Beware the 'super spike' (1)
OIL PRICES continue to break records. At press-time, US futures had moved above $129/b for the first time and some influential investors say they could move much higher. The IEA attributes the market's fundamental strength last month to "strong demand from Asia and tight distillate markets", and to crude outages, particularly in Nigeria and the North Sea. In early May, attacks on Nigeria's oil infrastructure – ExxonMobil and Shell both declared force majeure on significant export volumes – drove the market higher, with futures breaking above $120/b.

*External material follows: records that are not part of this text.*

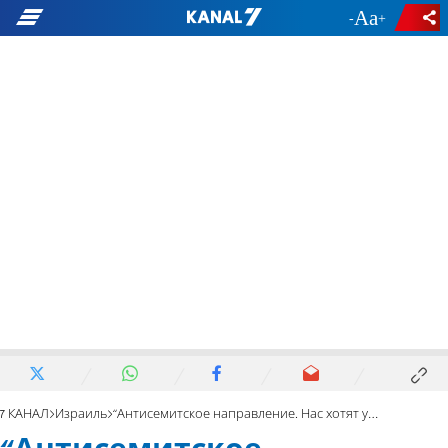
-
+
7 КАНАЛ
Израиль
“Антисемитское направление. Нас хотят уничтожить"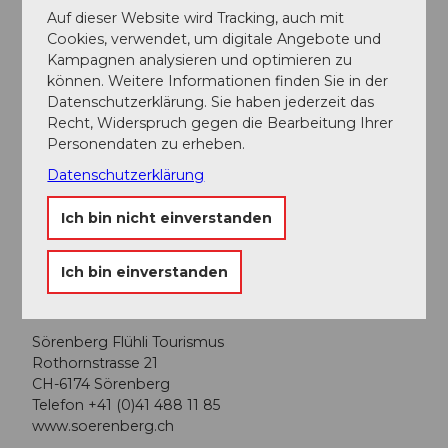
Sörenberg. Vor dem Dorf Sörenberg beim Restaurant
Auf dieser Website wird Tracking, auch mit
Südelhöhe rechts abbiegen Richtung Salwideli, weiter
Cookies, verwendet, um digitale Angebote und
geht es auf der Salwidelistrasse bis zum Bergwelten
Kampagnen analysieren und optimieren zu
Salwideli.
können. Weitere Informationen finden Sie in der
Datenschutzerklärung. Sie haben jederzeit das
Planen Sie Ihre Route mit Hilfe des
Google
Recht, Widerspruch gegen die Bearbeitung Ihrer
Routenplaners.
Personendaten zu erheben.
Datenschutzerklärung
Parken
Ein kostenpflichtiger Parkplatz steht beim
Ich bin nicht einverstanden
Bergwelten Salwideli zur Verfügung.
Ich bin einverstanden
Weitere Infos / Links
Sörenberg Flühli Tourismus
Rothornstrasse 21
CH-6174 Sörenberg
Telefon +41 (0)41 488 11 85
www.soerenberg.ch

Opec showed little enthusiasm for raising output, releasing a statement reiterating its position that "there is clearly no shortage of oil in the market". In the second half of May, following a visit by US President George Bush to Riyadh, Saudi Arabia said it would raise output by 300,000 b/d from this month, to 9.45m b/d. But the increase, modest in the context of overall oil production, failed to have the desired effect and prices pushed higher, to almost $130/b.

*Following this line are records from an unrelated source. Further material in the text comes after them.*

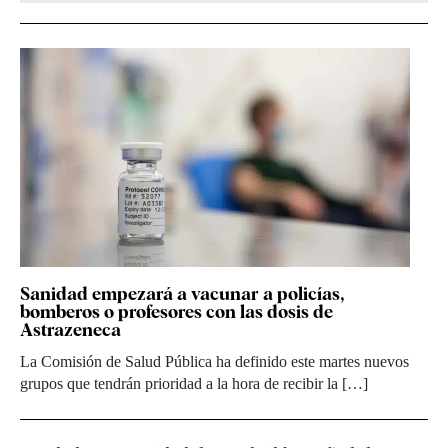
Sanidad empezará a vacunar a policías,
bomberos o profesores con las dosis de
Astrazeneca
La Comisión de Salud Pública ha definido este martes nuevos
grupos que tendrán prioridad a la hora de recibir la […]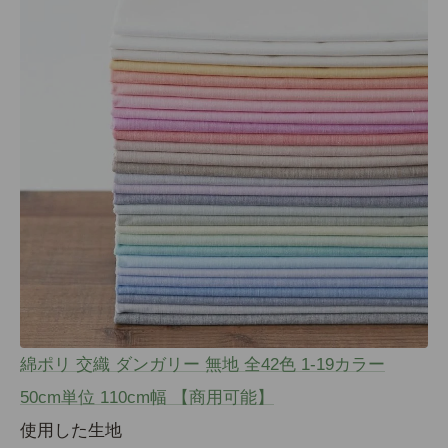
綿ポリ 交織 ダンガリー 無地 全42色 1-19カラー
50cm単位 110cm幅 【商用可能】
使用した生地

And there is scope for further rises, given inadequate supply growth, say banks. UBS has upped its forecasts: it expects Brent to average $113.50/b in 2008, $120/b next year and $116/b in 2010. Goldman Sachs, which has talked of a "super-spike" to $150-200/b over the next six months to two years, has raised its forecast for WTI futures in second-half 2008 to $141/b, up from $107/b.

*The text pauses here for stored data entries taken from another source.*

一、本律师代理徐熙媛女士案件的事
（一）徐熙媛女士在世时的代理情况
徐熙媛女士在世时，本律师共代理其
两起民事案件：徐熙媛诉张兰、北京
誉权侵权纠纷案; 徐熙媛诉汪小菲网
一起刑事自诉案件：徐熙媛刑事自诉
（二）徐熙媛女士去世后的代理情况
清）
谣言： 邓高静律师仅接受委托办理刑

But there are signs that the rally may weaken. US statistics show the country has made its first significant cut in oil-import dependency since 1977. In late May, Brent moved into contango and WTI threatened to follow, suggesting demand is weakening or supply is – at present – adequate. And any indication of a drop in Chinese demand following a devastating earthquake could also force prices lower, although, given damage to local infrastructure, the reverse seems more probable, with imports likely to rise. In addition, with continued support from speculative money, the downside looks limited.